Bahman Ghobadi is an Iranian Kurd by birth, and he received his
cinematic education in Tehran. But since A Time for Drunken
Horses (2000), he has been crossing and recrossing the
dangerous borders that Kurdistan has the misfortune to straddle in
order to chronicle the lives of Kurds who have grown used to being
caught between heavily armed national armies without any nation of
their own. His new film, Turtles Can Fly, is his best yet
and is full of heartbreaking and unforgettable images and
characters. Like all the greatest films, it transcends politics,
even though it is set on the eve of the American invasion of Iraq
in 2003. Ghobadi shrewdly adopts the point of view of the children
who are the film’s principal characters and to whom it never occurs
to have political views of their own. Politics is something that
happens to them.
Or at least to all but the most engaging of its characters, a
15-year-old boy called Satellite (Soran Ebrahim) who leads the
other, mostly orphaned children of a Kurdish refugee camp on the
Turkish-Iraqi border, in eking out a paradoxical living by what
also routinely kills or maims them, namely the mines planted all
over near the border, which they dig up and sell in the bustling
arms market of a nearby town. One wry political aside: Satellite
knows that the middle-man to whom he sells the mines can get a
thousand times what he paid for them when he re-sells them to the
U.N.
Satellite eagerly looks forward to the coming of the Americans
and hopes himself to make his way to America where, indeed, his
energy and entrepreneurial spirit would be sure to bring him
success. Even the tribal elders seem to defer to him when he buys a
huge satellite dish on their behalf and then sets it up for them.
They naturally assume from the way he shows off his few phrases of
English that he can also tell them what President Bush is saying on
a news broadcast in which he is announcing the invasion.
“He says it’s going to rain,” says Satellite.

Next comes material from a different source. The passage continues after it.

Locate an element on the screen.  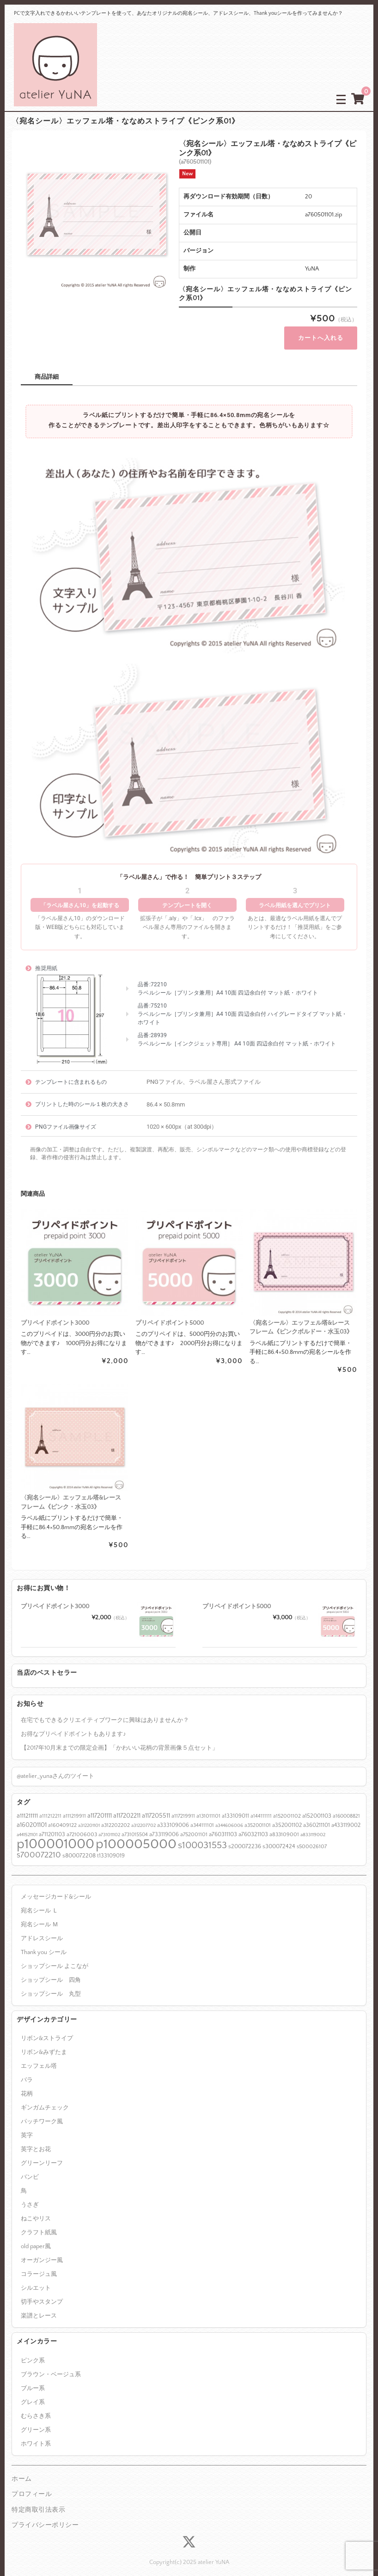
a160008821 [a160008821 (6個の項目)] is located at coordinates (346, 1807).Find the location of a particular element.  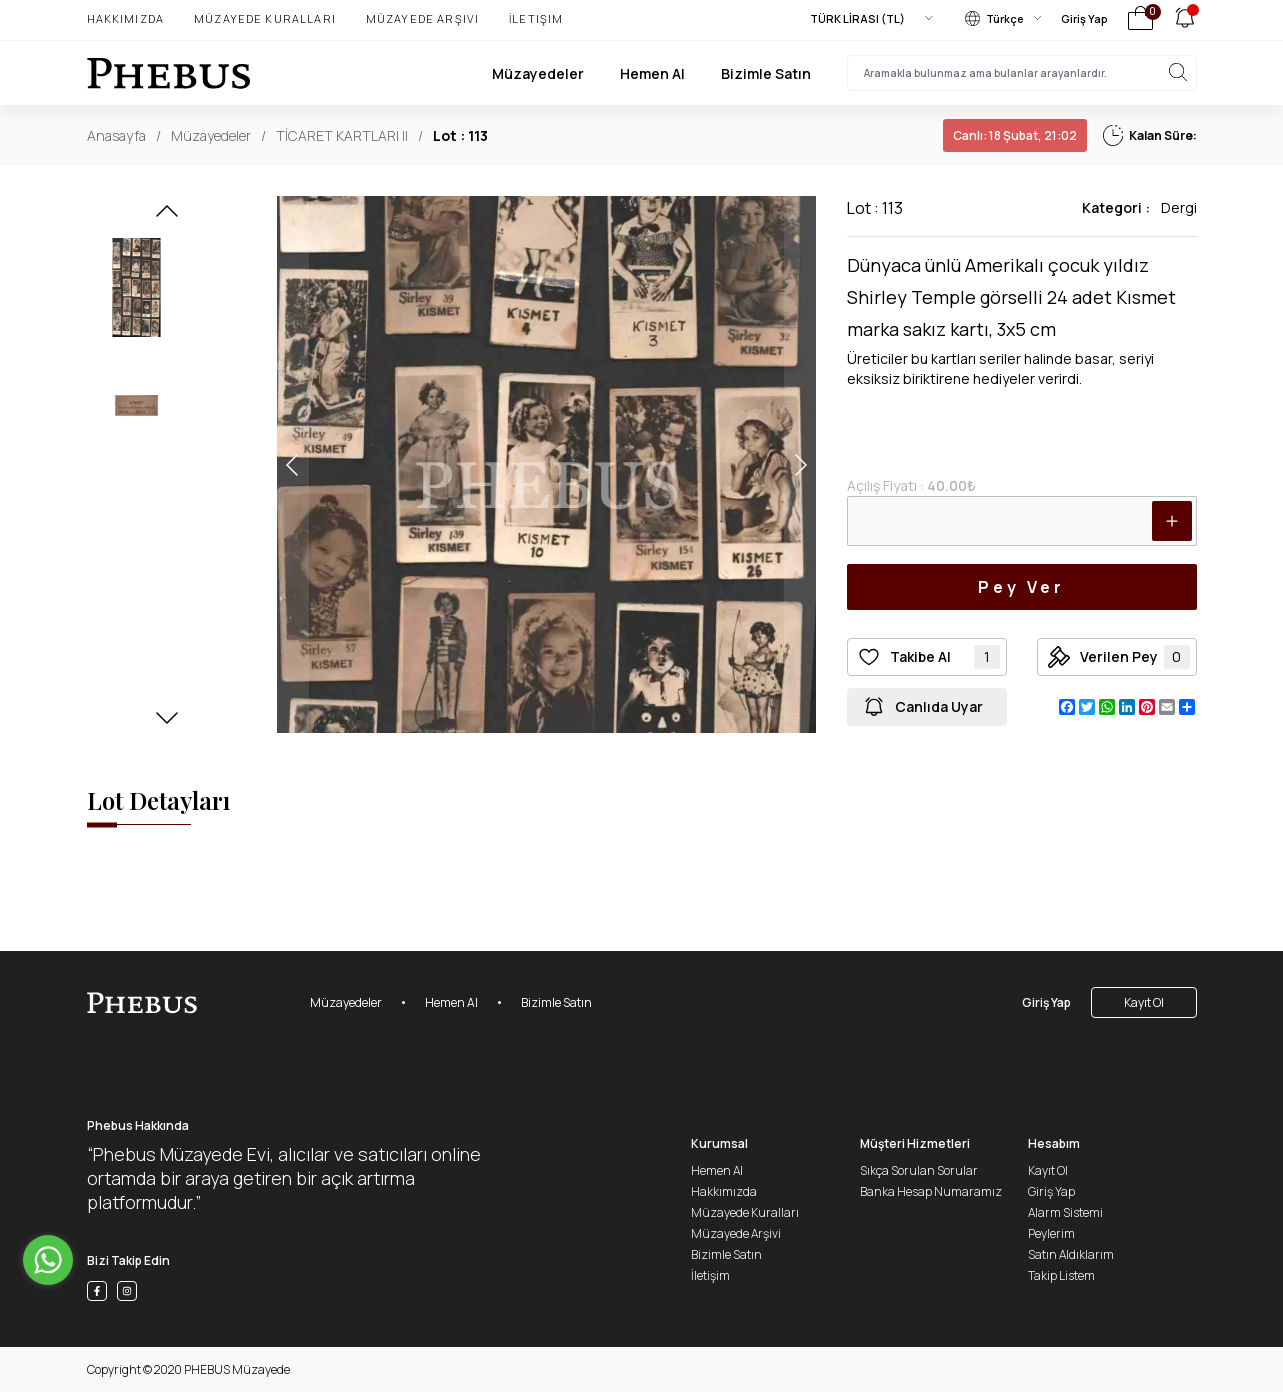

Hemen Al is located at coordinates (652, 73).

If Satellite represents an irresistible force, the can-do spirit
of American optimism, a newcomer to the camp, a boy of about his
own age called Hengov (Hiresh Feysal Rahman), is equally
representative of the immovable object of Eastern mysticism and
fatalism. Hengov — like the refugee actor who plays him — has
lost both his arms to mines and now disarms them, appropriately
enough, with his teeth. He is said to have the power to predict the
future and gives a powerful demonstration of it in saving the lives
of some children who are unloading shell casings from a truck.
Traveling with Hengov are his sister, the hauntingly beautiful
Agrin (Avaz Latif), and a blind toddler called Riga (Abdol Rahman
Karim), supposedly their brother, who clings to the backs of the
older children in turn, or else is tethered by a rope around his
ankle. At first it seems that Hengov is a rival to Satellite for
leadership of the scavenging children of the camp, and there is a
comic fight between them in which the armless boy expertly
head-butts an overconfident Satellite. But the latter falls even
harder for Agrin and attempts to court her, according to what he
tells her is the custom of the country, with the help of his highly
decorated American-style bicycle. But the trio of Hengov, Agrin and
Riga seem to want to keep to themselves and away from everyone
else. They are supposed to be in some way victims of the infamous
chemical attack on the Kurdish village of Halabjah in 1988, though
even the older two are hardly old enough to have been there
themselves.
Gradually, however, we learn that Riga is the product of Agrin’s
rape by Iraqi soldiers and that, in her shame, she is increasingly
desperate to get rid of the child or herself. Or both. When the
Americans finally come, as promised both by their enthusiastic
backer, Satellite, and the clairvoyant Hengov, they announce their
approach with a helicopter dropping leaflets which tell the refugee
Kurds that “It’s the end of injustice, misfortune and
hardship….We are here to take away your sorrow.” It is a touching
display of characteristically American optimism, but by this time
even Satellite has had to learn that taking away the sorrows of war
is one thing that the military might of America cannot do.